Sciple: They talk about how they want to invest in businesses that have high barriers to entry and wide moats. When you look at Westinghouse, they service 65% of global nuclear plants worldwide, so they really have a strong position. Also, the nuclear industry is not the type of industry that's going to see a lot of new entrants. If you see an attractive valuation here with Westinghouse today, it's likely that will continue out into the future. So, it was really attractive, both on the case of, they're out of bankruptcy, so you get an attractive price, as well as, they're operating in an industry that is really unlikely to see new entrants come, at least in the near term.
Let's talk a little bit about how their results played out in 2018 and the way things are looking out into the future. Similarly to Brookfield Property Partners, Brookfield Business Partners has been very open that they see their units as undervalued and they're repurchasing shares. When we're looking out into the future, where are we seeing the growth opportunities for Brookfield Business Partners? Based on what we saw in 2018, how excited are you about those opportunities?

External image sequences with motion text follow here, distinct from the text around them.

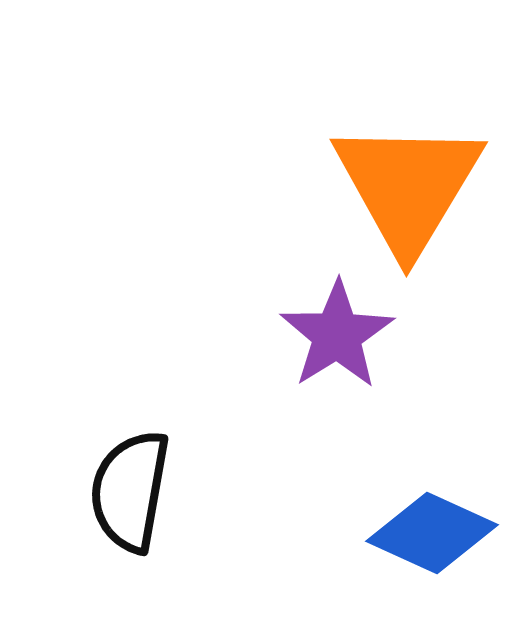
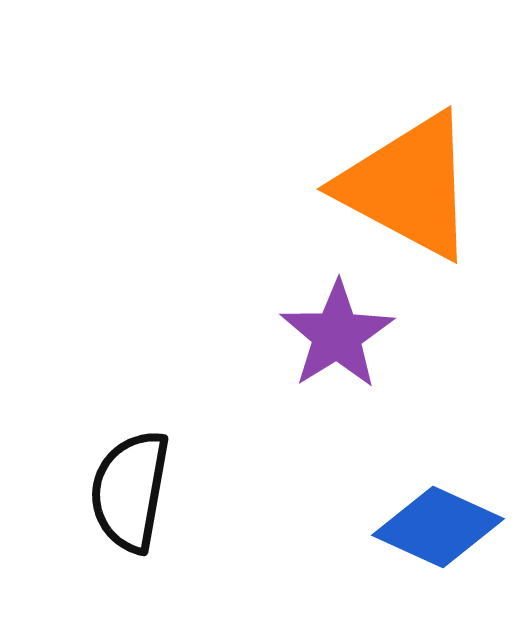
orange triangle: rotated 33 degrees counterclockwise
blue diamond: moved 6 px right, 6 px up
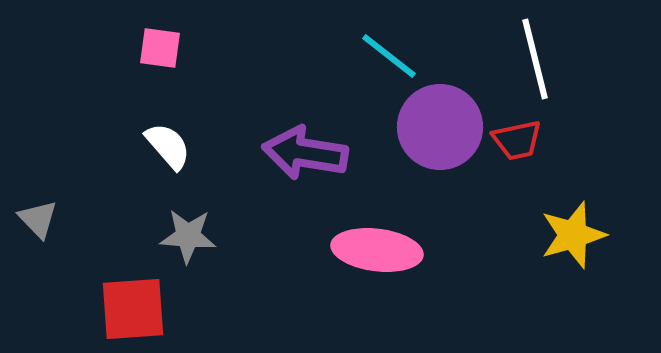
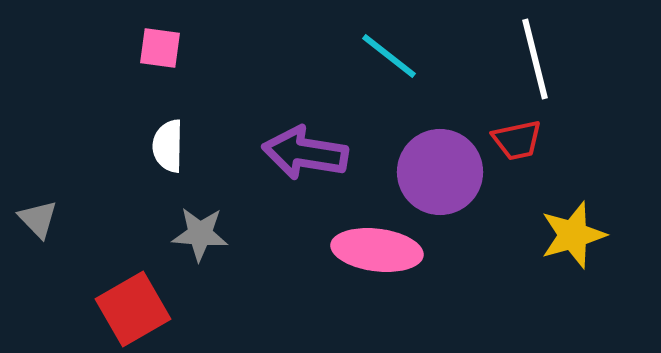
purple circle: moved 45 px down
white semicircle: rotated 138 degrees counterclockwise
gray star: moved 12 px right, 2 px up
red square: rotated 26 degrees counterclockwise
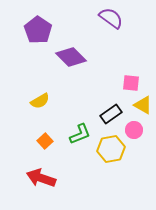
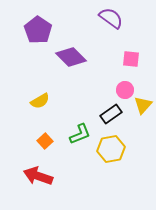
pink square: moved 24 px up
yellow triangle: rotated 42 degrees clockwise
pink circle: moved 9 px left, 40 px up
red arrow: moved 3 px left, 2 px up
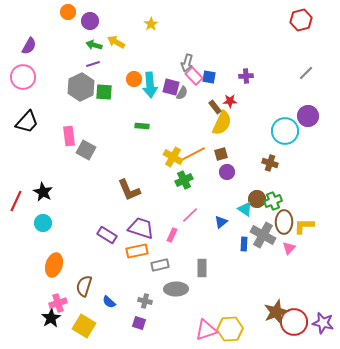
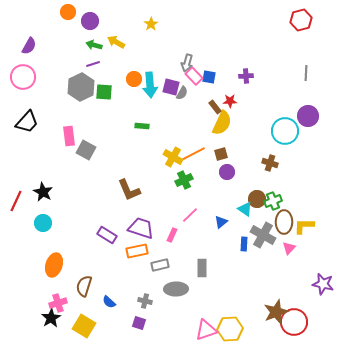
gray line at (306, 73): rotated 42 degrees counterclockwise
purple star at (323, 323): moved 39 px up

DiLallo: It's such an interesting company because opportunities are everywhere. They've shown that by where they've gone out and made acquisitions. You really don't know what that's going to do next other than, they're going to look for value. They're going to look for businesses that have problems right now, but through operational changes, maybe it's a new management, maybe it's just getting out from a lot of debt, whatever the case may be, they'll look for those opportunities where they can buy at the bottom of a business cycle and then ride it all the way up, and then they'll sell it as the business cycle tops out. They will look for those cyclical businesses. We've seen them with oil and gas, they bought a lot of oil and gas assets in the past several years as the market downturned. Then, as conditions have gotten better, they've been starting to sell those. You're not going to get the dividend that you will in some of the other entities. It's all about capital gains here. If they do well, investors should do well as the unit price rises.
Sciple: Definitely an interesting business to be involved in it. As you mentioned, Matt, it's hard to get exposure to that as an individual investor. To get that exposure from a company like Brookfield, that as we mentioned and will continue to mention on part two of our discussion, is prudent in investing their capital, and really has a strong track record of doing that.

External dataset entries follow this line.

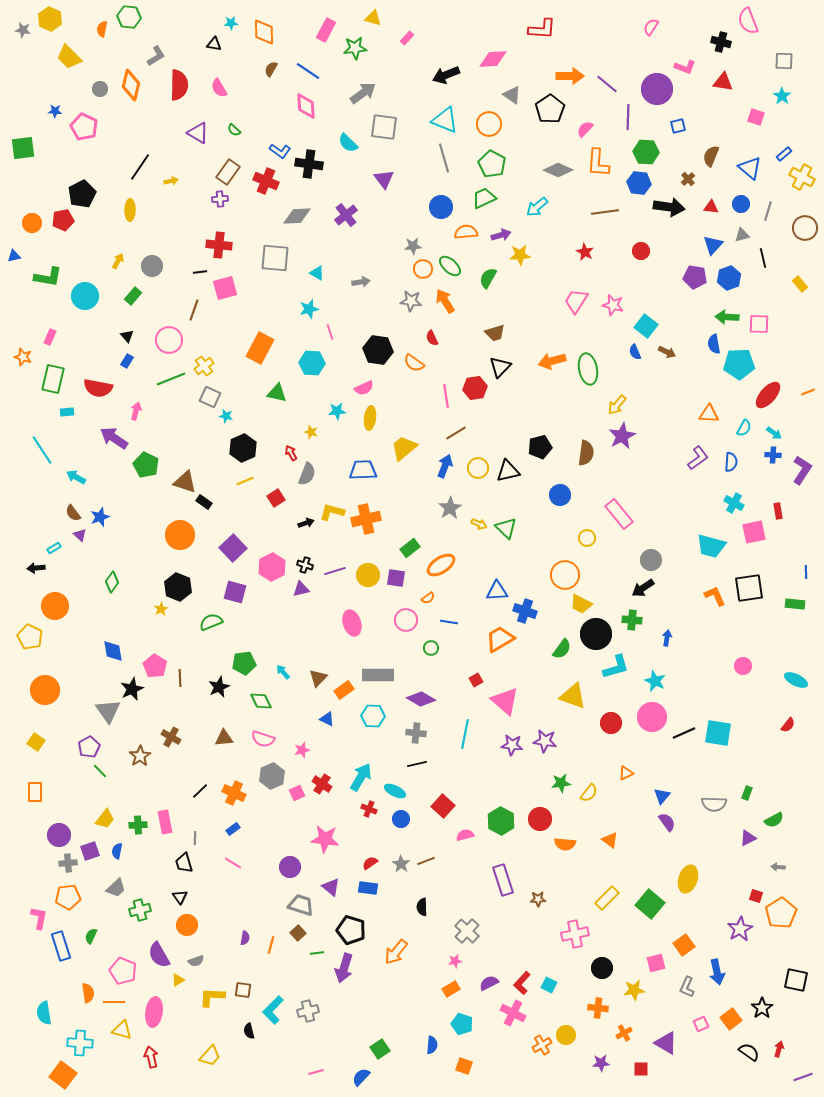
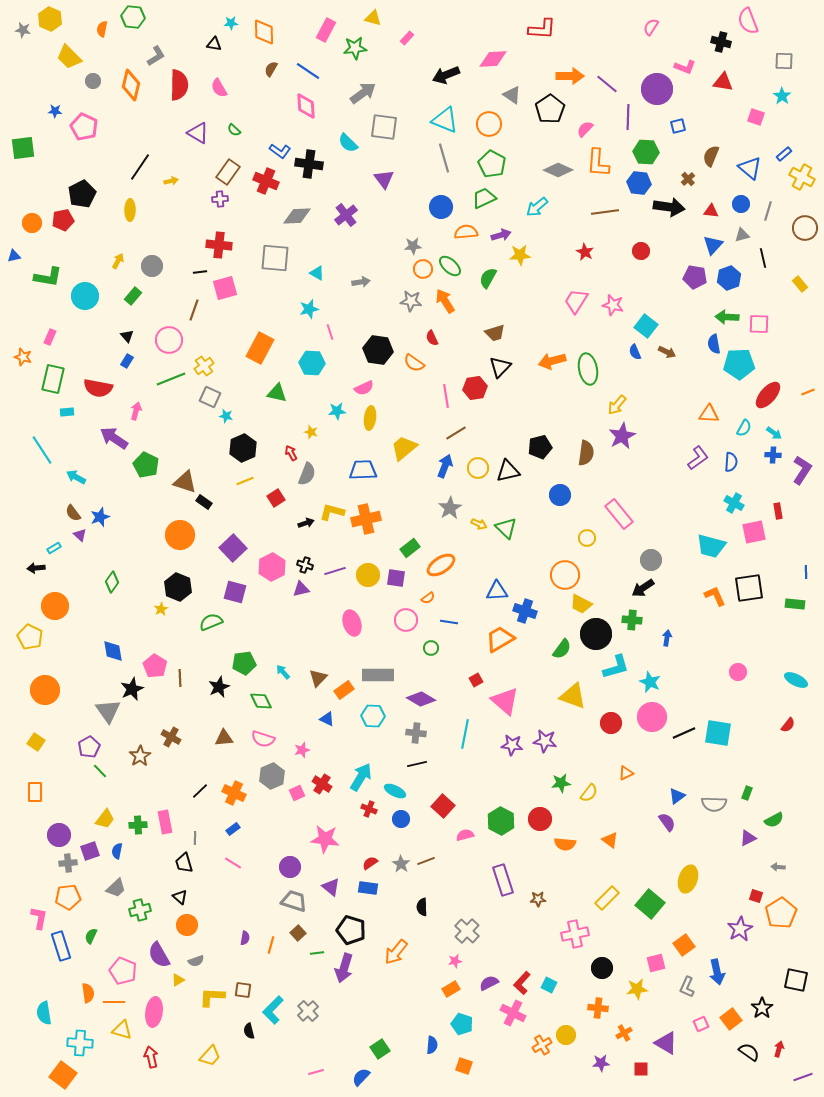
green hexagon at (129, 17): moved 4 px right
gray circle at (100, 89): moved 7 px left, 8 px up
red triangle at (711, 207): moved 4 px down
pink circle at (743, 666): moved 5 px left, 6 px down
cyan star at (655, 681): moved 5 px left, 1 px down
blue triangle at (662, 796): moved 15 px right; rotated 12 degrees clockwise
black triangle at (180, 897): rotated 14 degrees counterclockwise
gray trapezoid at (301, 905): moved 7 px left, 4 px up
yellow star at (634, 990): moved 3 px right, 1 px up
gray cross at (308, 1011): rotated 30 degrees counterclockwise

Any last things you want to mention before we close out part one of our discussion on the Brookfield family of companies, Matt?

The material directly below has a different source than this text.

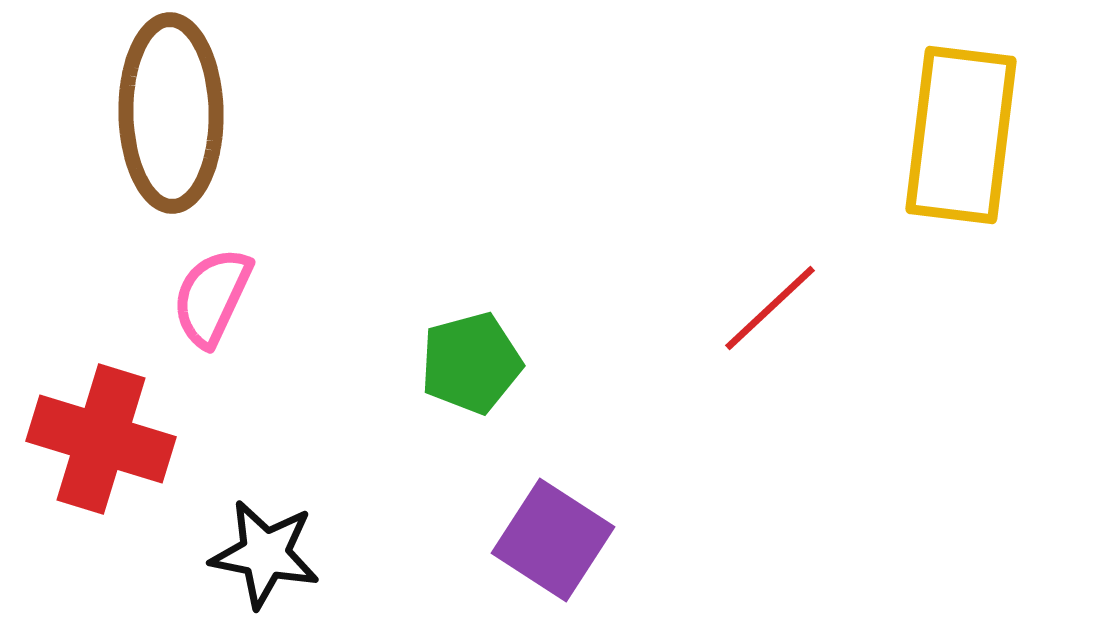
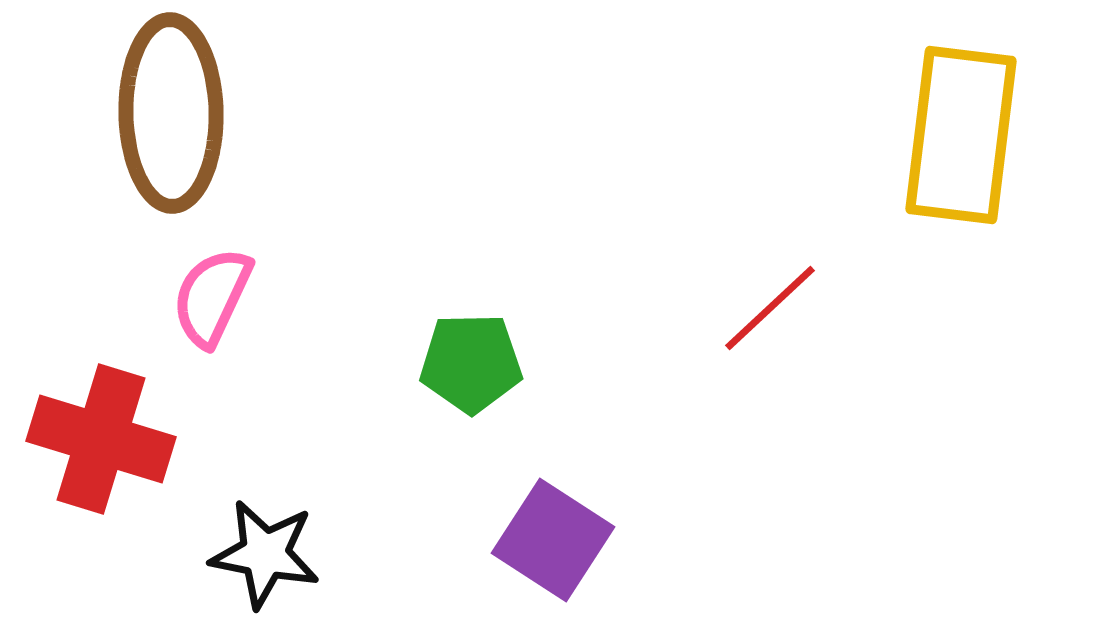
green pentagon: rotated 14 degrees clockwise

DiLallo: I just think that investors should take a look at these companies. They offer a unique opportunity to invest in things that you just don't see out in the market these days.
Sciple: All right folks, make sure to tune in next week, where we'll be talking about Brookfield Infrastructure Partners and Brookfield Renewable Partners. For now, we'll leave you a "Happy Valentine's Day." We hope everyone has a fun, happy, and romantic holiday! Thanks for coming on, Matt!
DiLallo: Thank you!
Sciple: As always, people on the program may own companies discussed on the show, and The Motley Fool may have formal recommendations for or against the stocks mentioned, so don't buy or sell anything based solely on what you hear. Thanks to Rick Engdahl and Dan Boyd for their work behind the glass. For Matt DiLallo, I'm Nick Sciple. Thanks for listening and Fool on!